Return all of the data exactly as written, without the pictures.

[Saved data entries]
------------

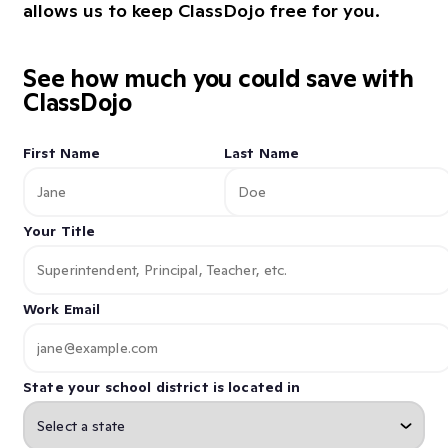
allows us to keep ClassDojo free for you.
See how much you could save with
ClassDojo
First Name
Last Name
Your Title
Work Email
State your school district is located in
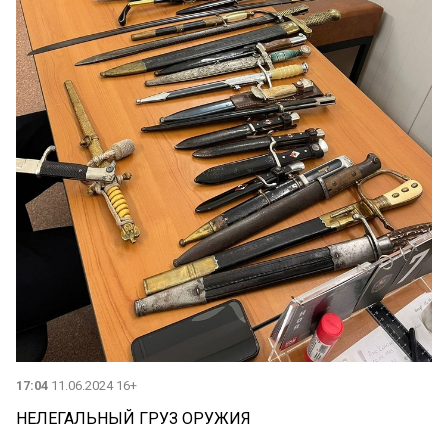
17:04
11.06.2024 16+
НЕЛЕГАЛЬНЫЙ ГРУЗ ОРУЖИЯ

------------

ANSWER TO THIS PROBLEM
allows us to keep ClassDojo free for you.
See how much you could save with
ClassDojo
First Name
Last Name
Your Title
Work Email
State your school district is located in
17:04
11.06.2024 16+
НЕЛЕГАЛЬНЫЙ ГРУЗ ОРУЖИЯ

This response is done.